[Start of Attachment]

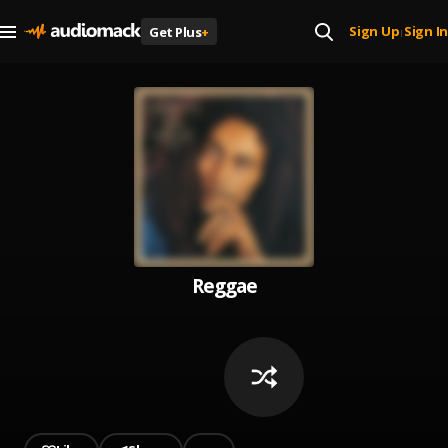
Sign Up
Sign In
Get Plus
+
|
Reggae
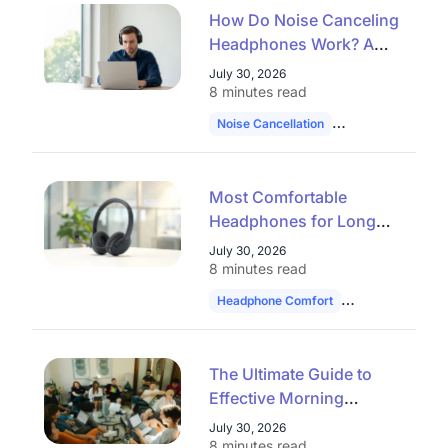
How Do Noise Canceling
Headphones Work? A
Complete Guide to ANC
July 30, 2026
and AI Noise Reduction
8 minutes read
(2026)
Noise Cancellation
Professional Hea
Most Comfortable
Headphones for Long
Use: How to Choose in
July 30, 2026
2026
8 minutes read
Headphone Comfort
Work Headset
The Ultimate Guide to
Effective Morning
Huddles: 30 Topics,
July 30, 2026
Formats, and Tools for
8 minutes read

[End of Attachment]

*Work instruction*.
Without the pictures, return the records above exactly as written.

*Exercise solution*.
Sign Up
Sign In
Get Plus
+
|
Reggae
How Do Noise Canceling
Headphones Work? A
Complete Guide to ANC
July 30, 2026
and AI Noise Reduction
8 minutes read
(2026)
Noise Cancellation
Professional Hea
Most Comfortable
Headphones for Long
Use: How to Choose in
July 30, 2026
2026
8 minutes read
Headphone Comfort
Work Headset
The Ultimate Guide to
Effective Morning
Huddles: 30 Topics,
July 30, 2026
Formats, and Tools for
8 minutes read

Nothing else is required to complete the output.